→ WHAT IS BEING ASKED: Take the lines from the one with "zahraje po boku Willa Smithe" through the last line of the material below and write them out exactly, without any pictures.
== Segment start ==
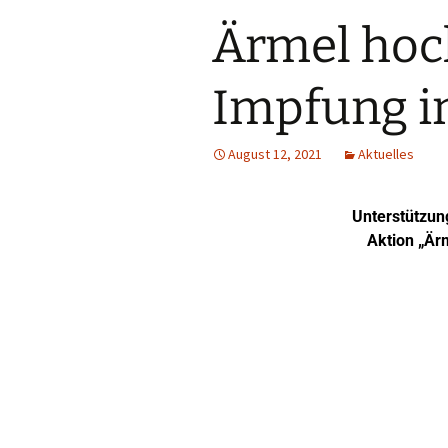
Ärmel hoc
Impfung i
August 12, 2021
Aktuelles
Unterstützun
Aktion „Ärm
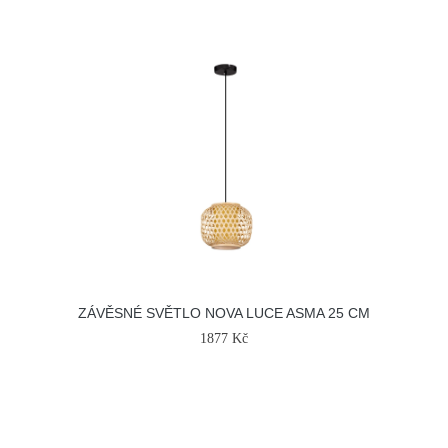
ZÁVĚSNÉ SVĚTLO NOVA LUCE ASMA 25 CM
1877 Kč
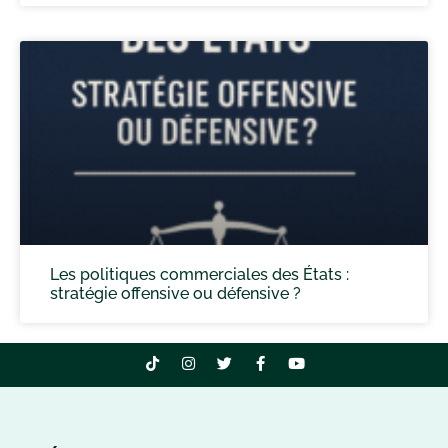
Les politiques commerciales des États :
stratégie offensive ou défensive ?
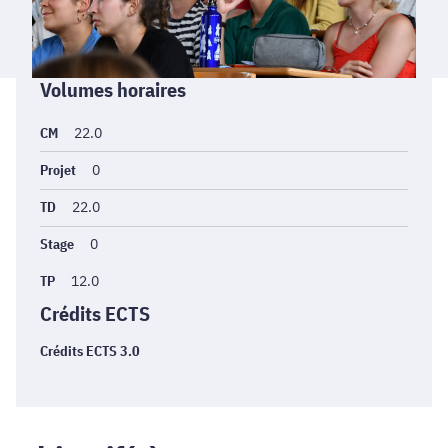
Informations
Volumes horaires
générales
CM
22.0
Projet
0
TD
22.0
Stage
0
TP
12.0
Crédits ECTS
Crédits ECTS 3.0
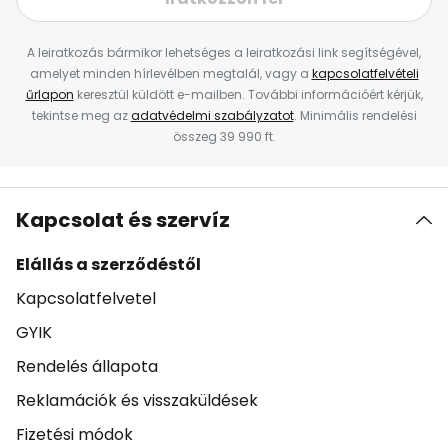
A leiratkozás bármikor lehetséges a leiratkozási link segítségével,
amelyet minden hírlevélben megtalál, vagy a
kapcsolatfelvételi
űrlapon
keresztül küldött e-mailben. További információért kérjük,
tekintse meg az
adatvédelmi szabályzatot
. Minimális rendelési
összeg 39 990 ft.
Kapcsolat és szervíz
Elállás a szerződéstől
Kapcsolatfelvetel
GYIK
Rendelés állapota
Reklamációk és visszaküldések
Fizetési módok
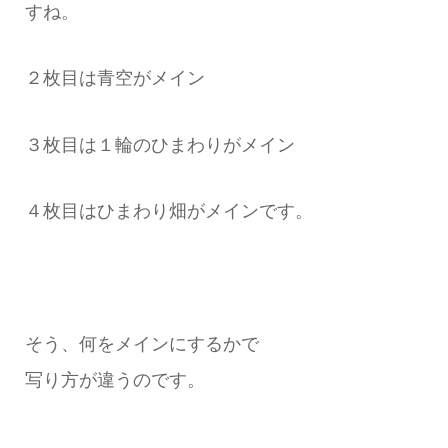
すね。
２枚目は青空がメイン
３枚目は１輪のひまわりがメイン
４枚目はひまわり畑がメインです。
そう、何をメインにするかで
写り方が違うのです。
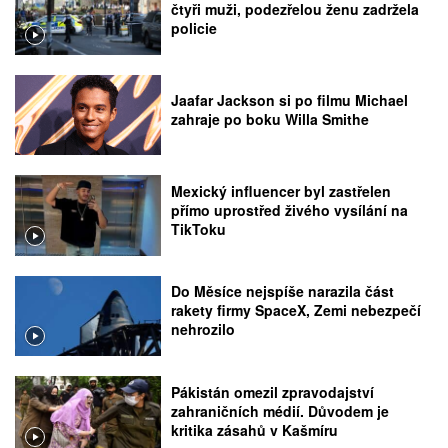
čtyři muži, podezřelou ženu zadržela
policie
Jaafar Jackson si po filmu Michael
zahraje po boku Willa Smithe
Mexický influencer byl zastřelen
přímo uprostřed živého vysílání na
TikToku
Do Měsíce nejspíše narazila část
rakety firmy SpaceX, Zemi nebezpečí
nehrozilo
Pákistán omezil zpravodajství
zahraničních médií. Důvodem je
kritika zásahů v Kašmíru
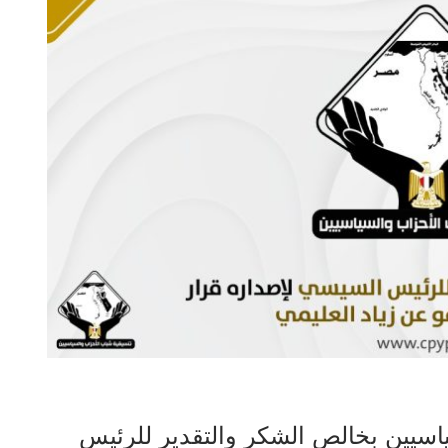
اسيين بخالص الشكر والتقدير للرئيس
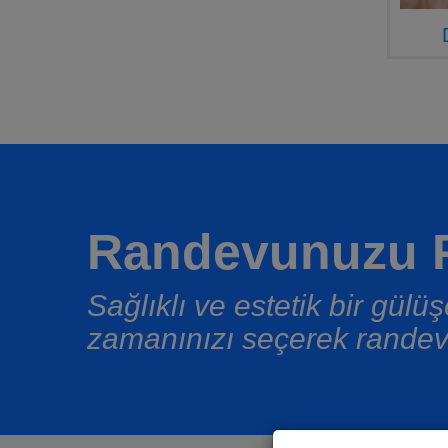
Randevunuzu P
Sağlıklı ve estetik bir gül
zamanınızı seçerek randev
== Segment end ==
→ OUTPUT:
zahraje po boku Willa Smithe
Mexický influencer byl zastřelen
přímo uprostřed živého vysílání na
TikToku
Do Měsíce nejspíše narazila část
rakety firmy SpaceX, Zemi nebezpečí
nehrozilo
Pákistán omezil zpravodajství
zahraničních médií. Důvodem je
kritika zásahů v Kašmíru
اسيين بخالص الشكر والتقدير للرئيس
Randevunuzu P
Sağlıklı ve estetik bir gül
zamanınızı seçerek randev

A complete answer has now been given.